Mame Ousmane: la discrétion dans le travail et la bienfaisance
Il est tout aussi bénéfique de rappeler ici et maintenant que le travail est un acte d’adoration à part entière comme nous le recommande Celui qui accorde toujours la subsistance (swt). Mame Ousmane était un missionnaire mais également un vaillant et brave cultivateur comme l’ont été bien évidemment ses aïeuls. Loin d’être des experts en économie, nous savons tout de même que le secteur agricole constitue un pan important dans le développement de l’économie locale et mondiale avec la génération de subsistances, les échanges commerciaux, la création d’entreprises et d’emplois. Aussi, le métier d’agriculteur est un emploi noble, car d’après le hadith n˚2195 rapporté par Al Bukhârî « Chaque fois qu’un musulman plante un arbre ou sème une graine, il aura à son actif comme aumône tout ce qui aura été mangé du produit de cette plante par un oiseau, un homme ou un quadrupède. » Son dévouement et son abnégation pour le travail reflètent la crainte qu’il vouait envers Le seigneur (swt). Mame Ousmane disait à propos de son travail, nous rappelle son khalife actuel serigne Moussa Ndiéguene, que « ce qui est issu de mes récoltes a une saveur différente de toutes autres formes de subsistance. » Ces propos nous montrent que le travail est un fondement indispensable pour lui dans une société où malheureusement les rivalités pour accéder à l’argent facile l’emportent sur le manque de certaines de nos valeurs de base comme le respect et la dignité. Sur le plan spirituel, son occupation professionnelle constituait pour lui un moyen de s’isoler avec Celui qui nourrit tout le monde (swt) délaissant ainsi les pouvoirs de ce bas monde. Le zikr, la solitude, la méditation, les veillées nocturnes et l’apprentissage du coran occupaient une grande partie de son temps en dehors du travail dans les champs. Nombreux ont été les miracles qui sont survenus dans les champs du saint homme lors de ses nombreuses retraites spirituelles.

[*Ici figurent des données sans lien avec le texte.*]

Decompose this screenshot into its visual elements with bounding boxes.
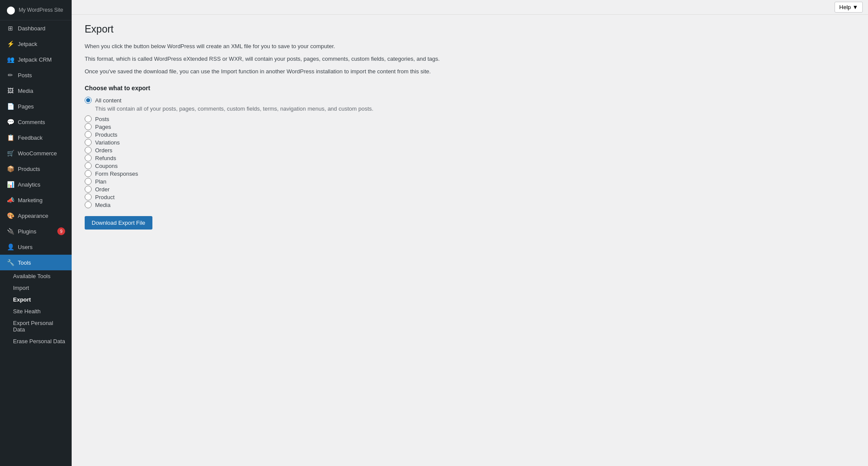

Il constituait également un moyen pour montrer sa générosité envers les plus démunis.
La générosité, la bienfaisance et le sens du partage du saint homme pour l’amour de Celui qui étend sa générosité (swt) étaient connus de tous. La plupart de ses actions de bienfaisance et autres nous ont été racontées par les bénéficiaires eux-mêmes. D’autres propos avérés racontent qu’il distribuait souvent de l’eau aux populations reculées et démunies tout en se cachant derrière son turban pour ne pas être reconnu. La discrétion était son credo dans tous ses faits et gestes espérant la récompense permanente du Très-haut (swt). Celui qui fait de la bienfaisance envers son prochain dans la discrétion et pour Le très généreux (swt) est forcément quelqu’un qui est dépourvu de jalousie et de méchanceté qui gangrène nos sociétés actuelles. Dans le domaine de la bienfaisance, le hadith rapporté par boukhari et mouslim nous apprend qu’« Aucun d’entre vous n’est véritable croyant tant qu’il n’aimera pas pour son frère ce qu’il aime pour lui-même. » De nos jours, combien d’événements de bienfaisance sont organisés pour être finalement réduits aux logiques du paraître et du folklore. Toute action posée pour s’auto-glorifier sans y espérer en retour la récompense de Celui qui satisfait les besoins de ses créatures (swt) n’est que futilité dans ce bas monde et une énorme perte dans l’au-delà. Mame Ousmane ne terminait jamais un discours ou une prière sans dire « yalnañu Yalla dolli suturë » ou que Le seigneur (swt) nous abonde de sa discrétion démontrant sa vision de ce bas monde. D’année en année, de discours en discours, cette formule est devenue en quelque sorte un surnom en l’occurrence ″Boroom suturë daaiman. ″
Sur le plan de l’éducation, du travail, de la bienfaisance, de la discrétion, de l’adoration du Puissant (swt) et de tant bien d’autres domaines, notre société actuelle a beaucoup à apprendre des hommes de Dieu comme Mame Ousmane Ndieguene.
Puisse Le Bienfaiteur (swt) (Al Bâri) nous accorder la qualité de l’éducation, l’esprit travailleur et bienfaisant dans la discrétion dont a bénéficié Mame Ousmane Ndieguene. Puisse celui qui est supérieur à toutes ses créatures (swt) nous épargner de la corruption, de la futilité, de l’orgueil et de la vanité.

¹ Ce bas monde ne pourra jamais être plus grand ni plus beau que le paradis, donc que la discrétion Du créateur (swt) soit en nous à tout instant de notre vie.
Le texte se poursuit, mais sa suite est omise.